Agricultural Research Service

Title: Quantifying leaf expansion and canopy development in potato as a function of nitrogen and CO2

Authors
item Timlin, Dennis
item Fleisher, David
item Reddy, Vangimalla

Submitted to: Biological Systems Simulation Group Proceedings
Publication Type: Abstract Only
Publication Acceptance Date: March 14, 2008
Publication Date: N/A

Technical Abstract: The ability to simulate the effects of nitrogen on leaf growth and canopy development is important for potato simulation models that can be used to manage nitrogen applications. Most models simulate the effects of nitrogen on canopy growth at the whole plant level, i.e., the plant is viewed as a "big leaf". Recently, more mechanistic, leaf level models of photosynthesis have been developed to better estimate carbon assimilation and evapotranspiration rates as a function of environmental and basic physiological variables. In order to scale the simulations to the whole plant level, information on the growth of individual leaves is necessary. The relationship between carbon assimilation and N uptake is further complicated by atmospheric CO2 concentrations and the effects on carbon assimilation rate, carbon partitioning and N content in the plant. The objective of this study was to quantify leaf expansion rates in potato as a function of nitrogen application rate and CO2 level. Data on leaf growth rates were obtained from an experiment with potato carried out in pots in outdoor daylit growth chambers. Six N levels (2 to 14 mM N) and two CO2 levels (ambient and twice ambient) were applied with irrigation.

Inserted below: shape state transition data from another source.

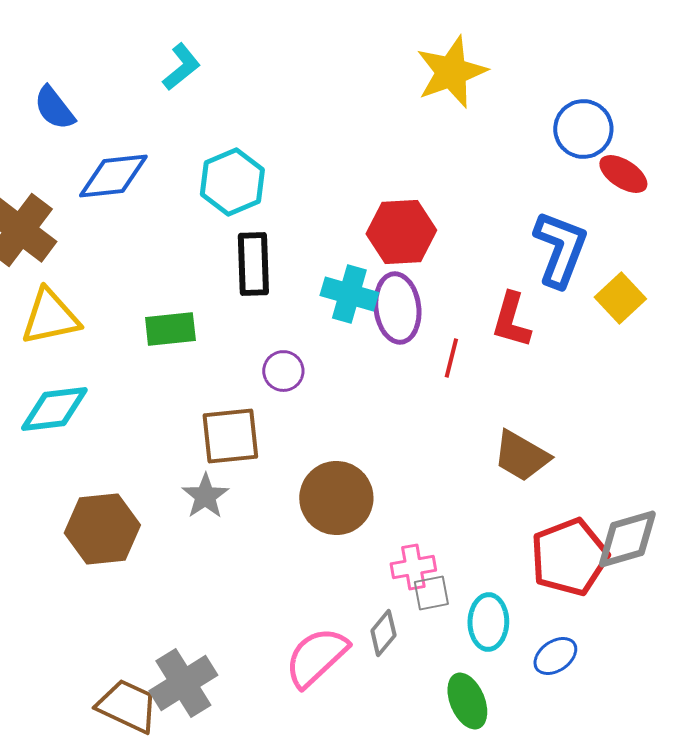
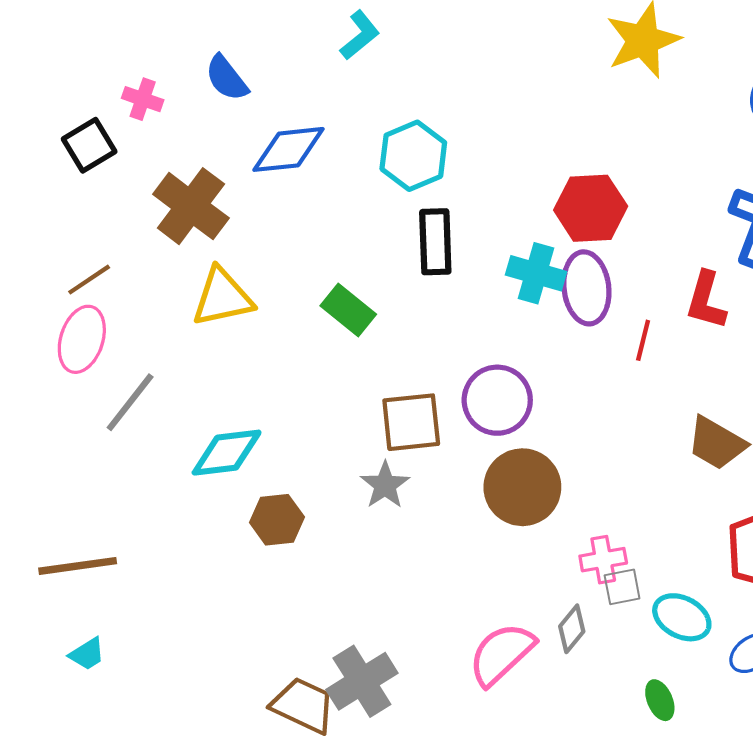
green rectangle: (170, 329) -> (348, 310), turned 45
purple circle: (283, 371) -> (497, 400), moved, size x1.6
cyan diamond: (54, 409) -> (227, 453), moved
brown hexagon: (102, 529) -> (277, 520), size x0.7
cyan ellipse: (488, 622) -> (682, 617), turned -64
green ellipse: (467, 701) -> (660, 700), size x0.7

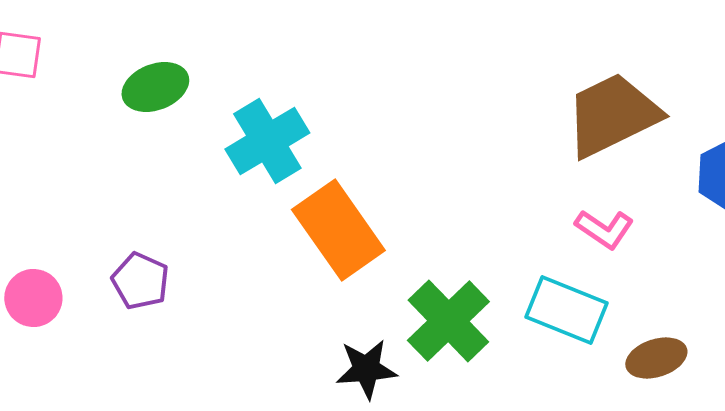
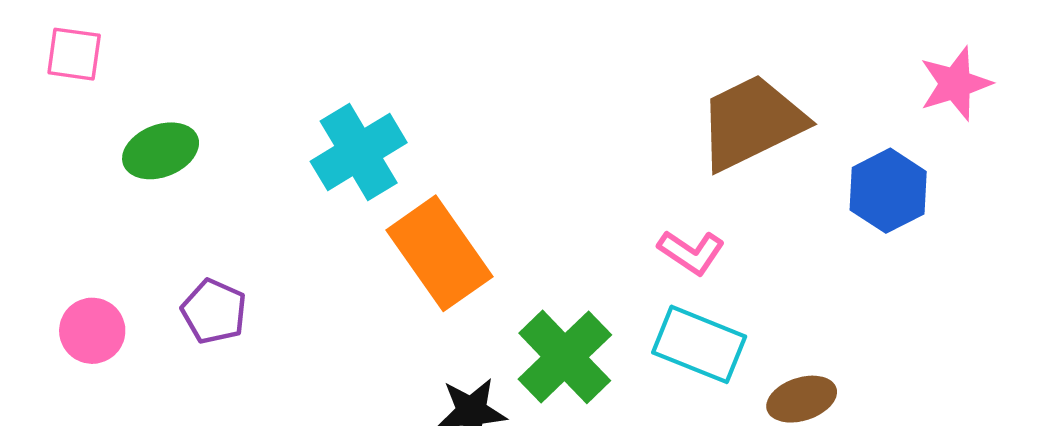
green ellipse: (155, 87) -> (161, 151), moved
pink L-shape: (604, 229) -> (691, 252), moved

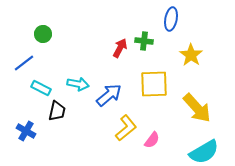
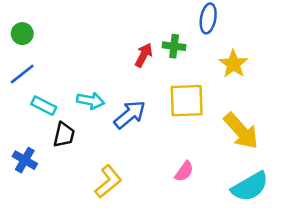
green circle: (43, 34) -> (22, 34), moved
yellow L-shape: (126, 128) -> (108, 182), moved

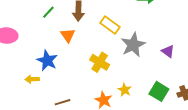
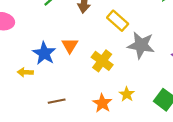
orange triangle: (68, 35) -> (70, 45), moved
gray star: (133, 45) -> (141, 45), turned 30

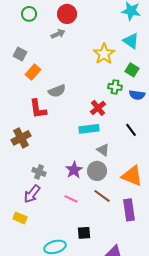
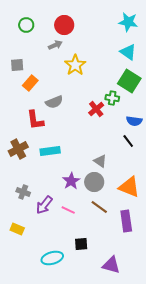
gray square: (20, 54) -> (17, 65), turned -32
yellow star: (104, 54) -> (75, 65), moved
green square: (132, 70) -> (129, 81), size x1.6
blue semicircle: (137, 95) -> (134, 121), moved
red cross: (98, 108) -> (96, 109), moved
cyan rectangle: (89, 129) -> (50, 151), moved
gray cross: (39, 172) -> (23, 192), moved
purple arrow: (32, 194) -> (44, 205), moved

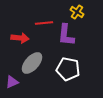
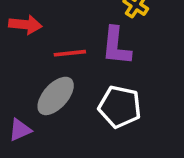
red line: (44, 23) -> (70, 53), moved
red arrow: (20, 38) -> (25, 25), moved

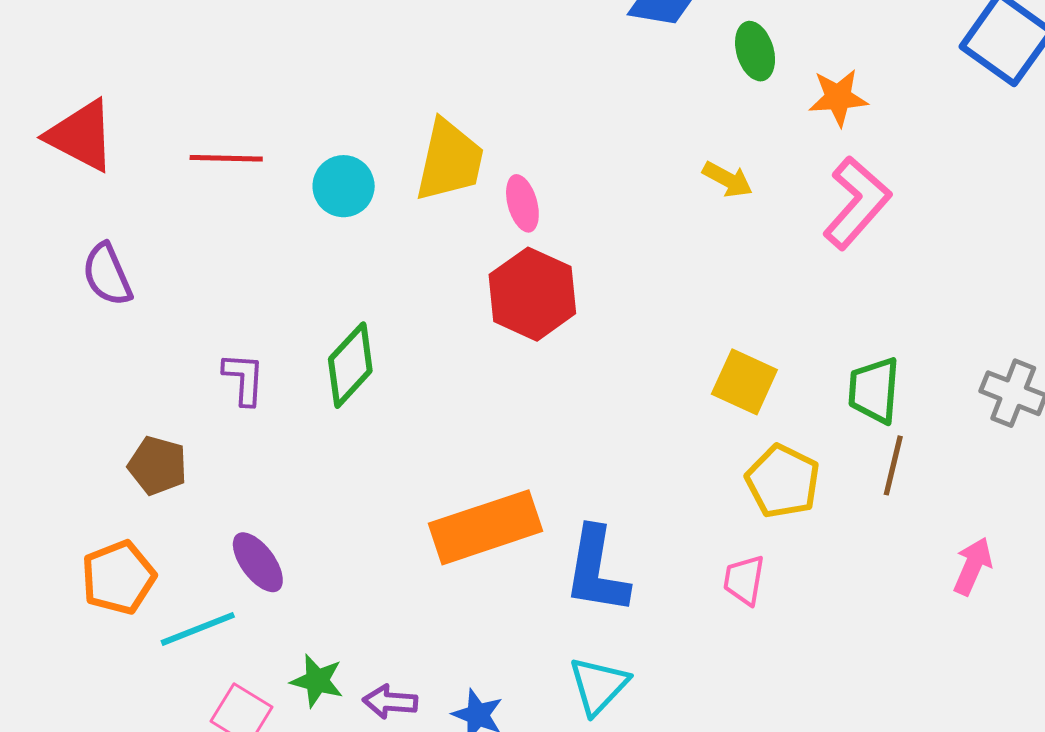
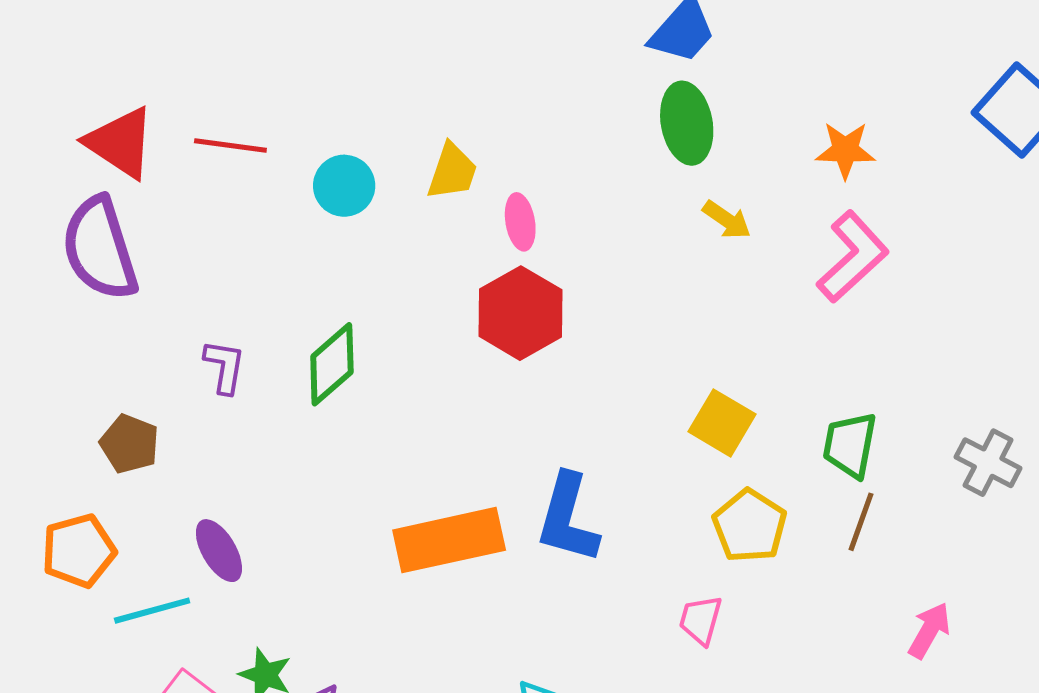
green ellipse: (755, 51) -> (687, 123), moved, size x1.4
red triangle: (81, 136) -> (120, 143), moved
yellow trapezoid: (449, 161) -> (452, 171), size x0.7
purple semicircle: (107, 275) -> (100, 249), size x1.6
blue L-shape: (597, 571) -> (568, 518), moved

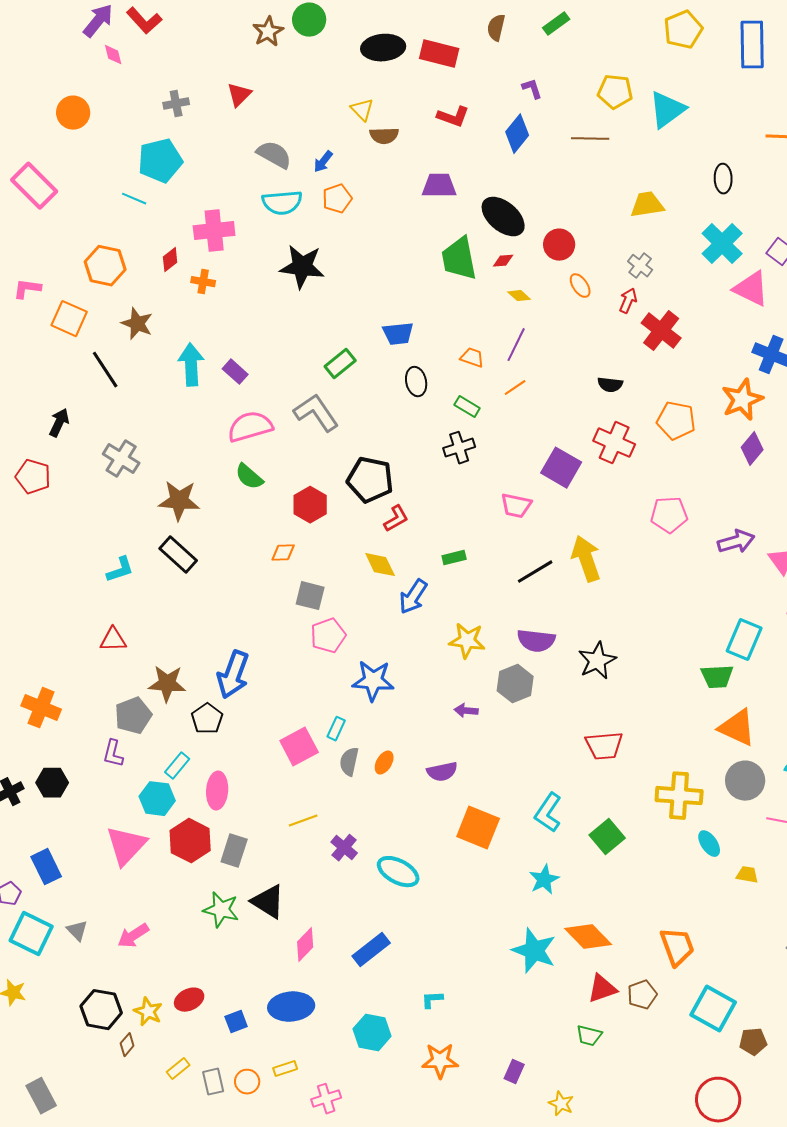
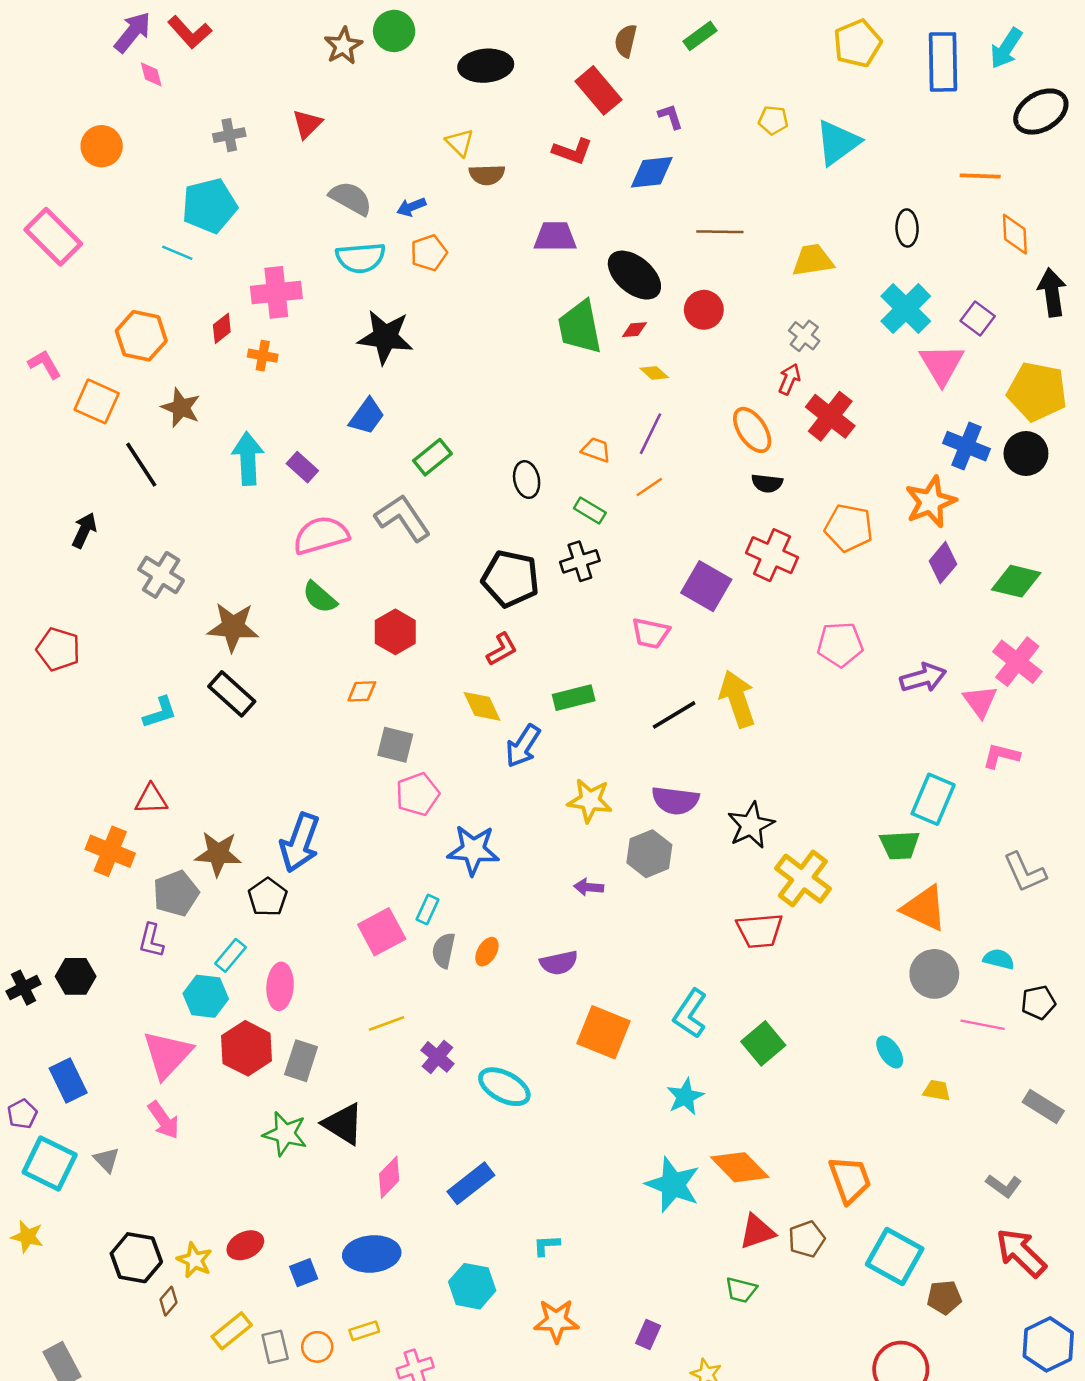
red rectangle: (439, 54) -> (598, 90), moved, turned 36
yellow pentagon: (615, 92) -> (773, 120), size x0.7
blue diamond: (517, 134) -> (652, 172), turned 45
brown line: (590, 139) -> (720, 232), moved
blue arrow: (323, 162) -> (411, 207), turned 30
orange ellipse: (580, 286) -> (752, 430), moved, size x1.5
pink L-shape: (27, 289) -> (45, 364), turned 52
pink triangle: (751, 289) -> (942, 364), turned 33
blue trapezoid: (398, 334) -> (367, 416), moved, turned -48
red pentagon: (33, 477) -> (58, 649), moved
black pentagon: (370, 480) -> (511, 579), moved
green rectangle: (454, 558) -> (574, 698), size x1.4
orange cross: (41, 708) -> (110, 851), moved
yellow cross: (679, 796) -> (803, 879), moved, turned 33
pink arrow: (133, 936) -> (164, 1120), moved, turned -92
yellow rectangle: (178, 1069) -> (232, 1331), size x1.4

A day/night temperature regime of 23/18 oC was maintained. Length and width were measured two times a week on selected mainstem and apical leaves. A Gompertz type equation was used to smooth the leaf area data. Leaf growth rates were calculated from the change in area over time and relative leaf age (Fleisher and Timlin, 2006). An empirical function was determined from the data to calculate the effect of N level on maximum leaf expansion rate The conclusions from this study are 1) the rate of expansion of a leaf and its final area are functions of nitrogen availability but the growth duration is not, and 2) carbon limitations also affect leaf expansion rates, especially for higher order leaves in potato. A function for leaf expansion rate that accounts for leaf age effects on growth rate with temperature and nitrogen adjustments appears to be a promising method to simulate leaf expansion in potato.